Problem requirements
Copy out every line of the records where the string "como" occurs.

Top of Data extracts

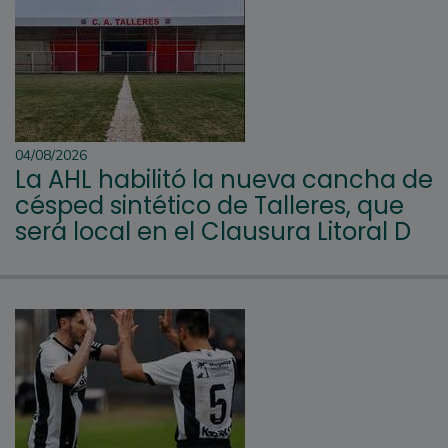
04/08/2026
La AHL habilitó la nueva cancha de
césped sintético de Talleres, que
será local en el Clausura Litoral D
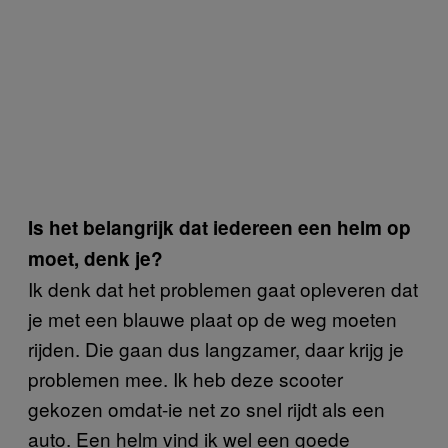
Is het belangrijk dat iedereen een helm op
moet, denk je?
Ik denk dat het problemen gaat opleveren dat
je met een blauwe plaat op de weg moeten
rijden. Die gaan dus langzamer, daar krijg je
problemen mee. Ik heb deze scooter
gekozen omdat-ie net zo snel rijdt als een
auto. Een helm vind ik wel een goede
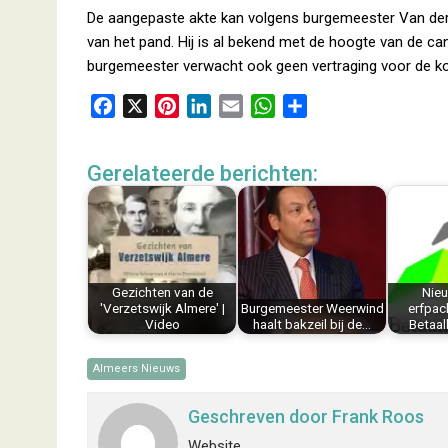
De aangepaste akte kan volgens burgemeester Van der
van het pand. Hij is al bekend met de hoogte van de can
burgemeester verwacht ook geen vertraging voor de k
F
X
P
L
E
W
D
a
i
i
m
h
e
c
n
n
a
a
l
Gerelateerde berichten:
e
t
k
i
t
e
b
e
e
l
s
n
o
r
d
A
o
e
I
p
k
s
n
p
Gezichten van de
Nieu
t
'Verzetswijk Almere' |
Burgemeester Weerwind
erfpac
Video
haalt bakzeil bij de…
Betaal
Almeers Nieuws
Geschreven door
Frank Roos
Website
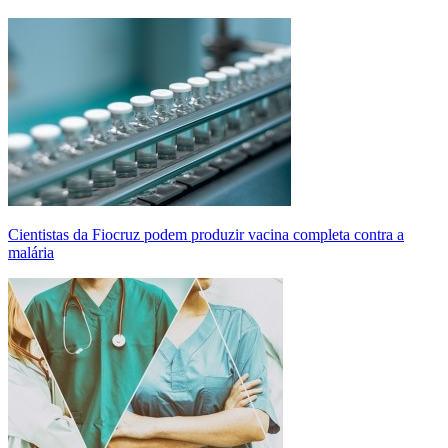
Cientistas da Fiocruz podem produzir vacina completa contra a
malária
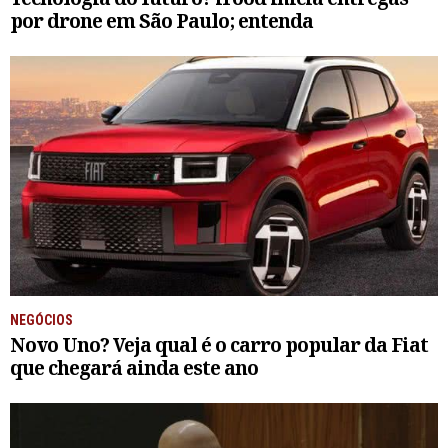
por drone em São Paulo; entenda
NEGÓCIOS
Novo Uno? Veja qual é o carro popular da Fiat
que chegará ainda este ano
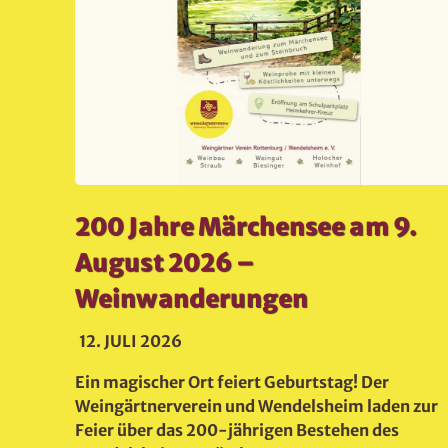
t
200 Jahre Märchensee am 9.
August 2026 –
Weinwanderungen
12. JULI 2026
unte
rg 1999
Ein magischer Ort feiert Geburtstag! Der
statt.
Weingärtnerverein und Wendelsheim laden zur
Feier über das 200-jährigen Bestehen des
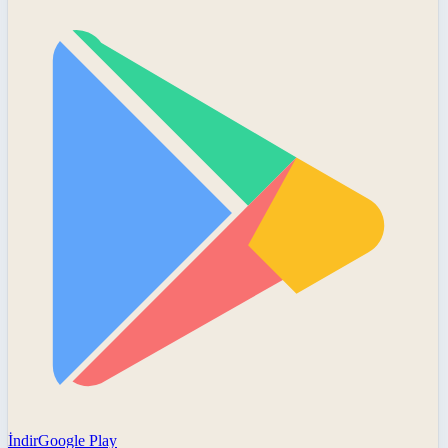
İndir
Google Play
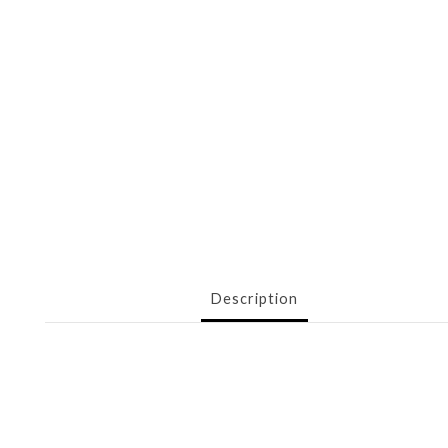
Description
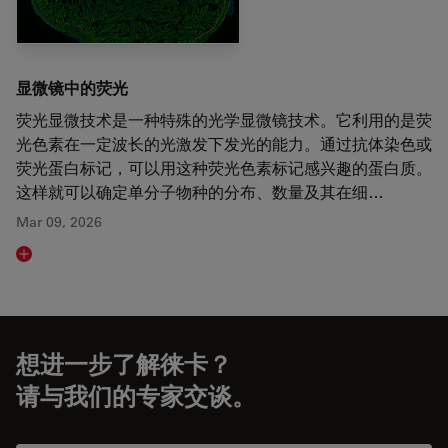
显微镜中的荧光
荧光显微技术是一种特殊的光学显微镜技术。它利用的是荧
光色素在一定波长的光激发下发光的能力。通过抗体染色或
荧光蛋白标记，可以用这种荧光色素标记感兴趣的蛋白质。
这样就可以确定单分子物种的分布、数量及其在细…
Mar 09, 2026
Read article
想进一步了解徕卡？
请与我们的专家交谈。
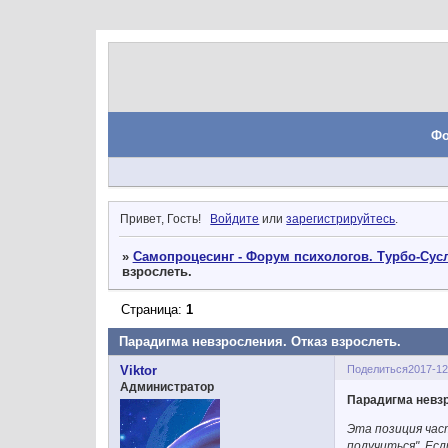
Ф
Привет, Гость!
Войдите
или
зарегистрируйтесь
.
»
Самопроцесинг - Форум психологов. Турбо-Сусл
взрослеть.
Страница:
1
Парадигма невзросления. Отказ взрослеть.
Поделиться
2017-12
Viktor
Администратор
Парадигма невзр
Эта позиция час
получиться". Ес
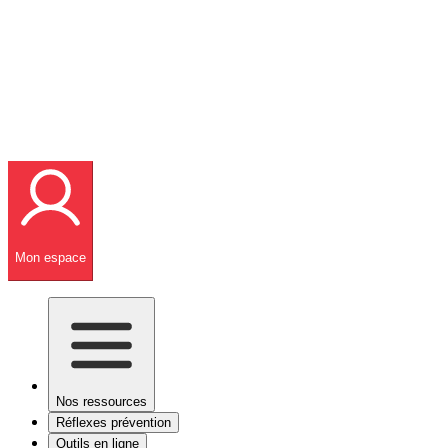
Mon espace
Nos ressources
Réflexes prévention
Outils en ligne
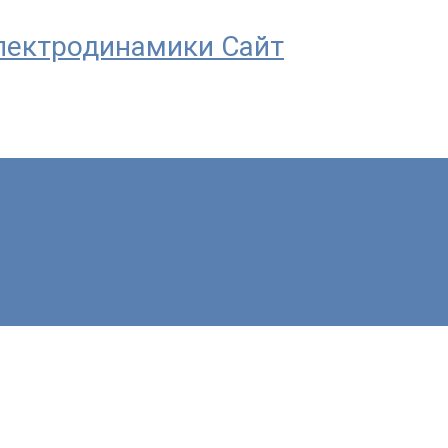
 Электродинамики Сайт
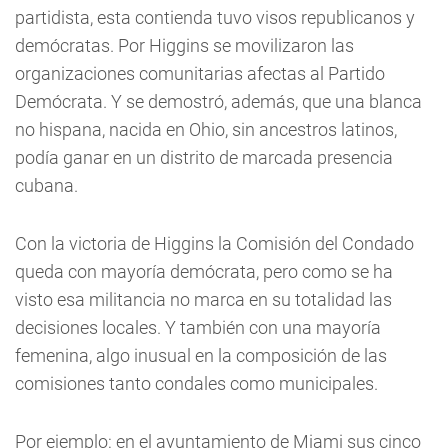
partidista, esta contienda tuvo visos republicanos y
demócratas. Por Higgins se movilizaron las
organizaciones comunitarias afectas al Partido
Demócrata. Y se demostró, además, que una blanca
no hispana, nacida en Ohio, sin ancestros latinos,
podía ganar en un distrito de marcada presencia
cubana.
Con la victoria de Higgins la Comisión del Condado
queda con mayoría demócrata, pero como se ha
visto esa militancia no marca en su totalidad las
decisiones locales. Y también con una mayoría
femenina, algo inusual en la composición de las
comisiones tanto condales como municipales.
Por ejemplo: en el ayuntamiento de Miami sus cinco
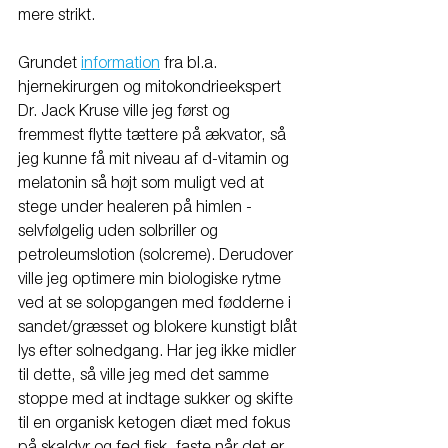
mere strikt. 
Grundet 
information
 fra bl.a. 
hjernekirurgen og mitokondrieekspert 
Dr. Jack Kruse ville jeg først og 
fremmest flytte tættere på ækvator, så 
jeg kunne få mit niveau af d-vitamin og 
melatonin så højt som muligt ved at 
stege under healeren på himlen - 
selvfølgelig uden solbriller og 
petroleumslotion (solcreme). Derudover 
ville jeg optimere min biologiske rytme 
ved at se solopgangen med fødderne i 
sandet/græsset og blokere kunstigt blåt 
lys efter solnedgang. Har jeg ikke midler 
til dette, så ville jeg med det samme 
stoppe med at indtage sukker og skifte 
til en organisk ketogen diæt med fokus 
på skaldyr og fed fisk, faste når det er 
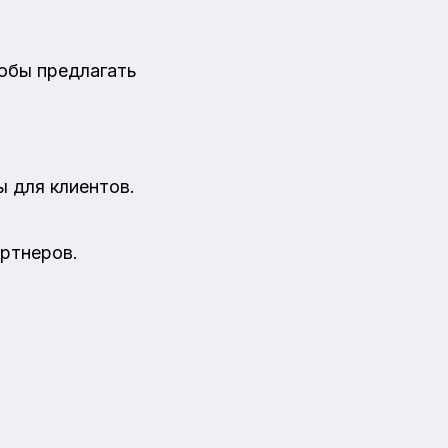
тобы предлагать
ы для клиентов.
артнеров.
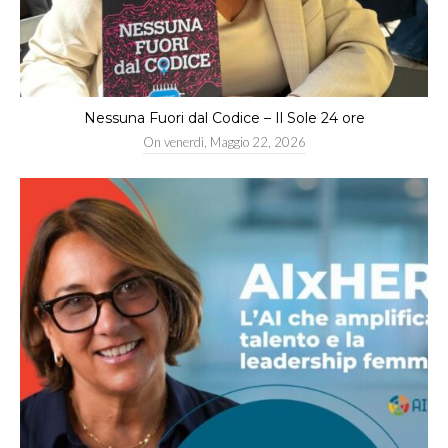
Nessuna Fuori dal Codice – Il Sole 24 ore
On
venerdì, Maggio 22, 2026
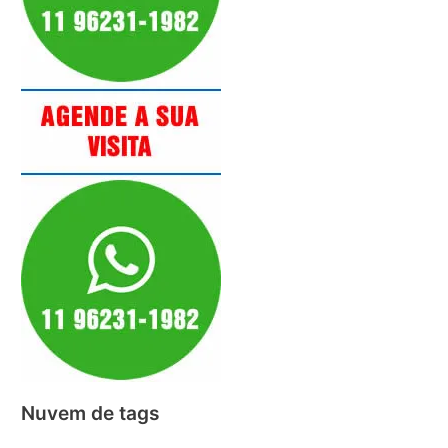
Nuvem de tags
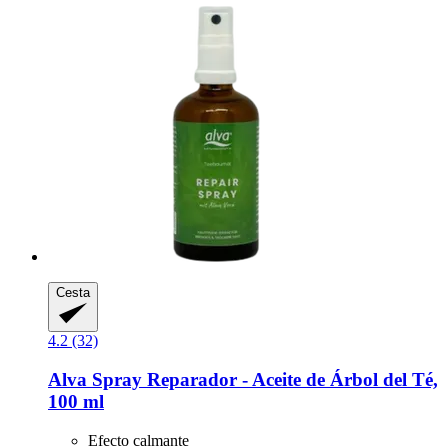
Cesta
4.2 (32)
Alva
Spray Reparador -​ Aceite de Árbol del Té,
100 ml
Efecto calmante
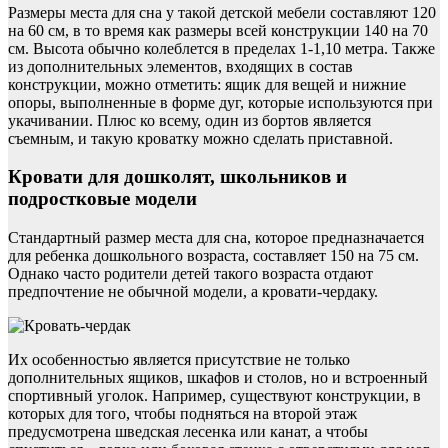
Размеры места для сна у такой детской мебели составляют 120
на 60 см, в то время как размеры всей конструкции 140 на 70
см. Высота обычно колеблется в пределах 1-1,10 метра. Также
из дополнительных элементов, входящих в состав
конструкции, можно отметить: ящик для вещей и нижние
опоры, выполненные в форме дуг, которые используются при
укачивании. Плюс ко всему, один из бортов является
съемным, и такую кроватку можно сделать приставной.
Кровати для дошколят, школьников и
подростковые модели
Стандартный размер места для сна, которое предназначается
для ребенка дошкольного возраста, составляет 150 на 75 см.
Однако часто родители детей такого возраста отдают
предпочтение не обычной модели, а кровати-чердаку.
Их особенностью является присутствие не только
дополнительных ящиков, шкафов и столов, но и встроенный
спортивный уголок. Например, существуют конструкции, в
которых для того, чтобы подняться на второй этаж
предусмотрена шведская лесенка или канат, а чтобы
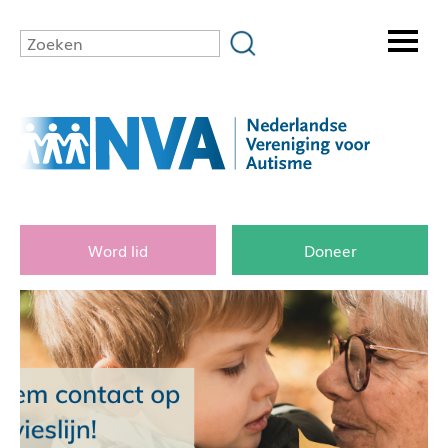
Word lid
Doneer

Bottom of Data extracts

Task response
queda con mayoría demócrata, pero como se ha
comisiones tanto condales como municipales.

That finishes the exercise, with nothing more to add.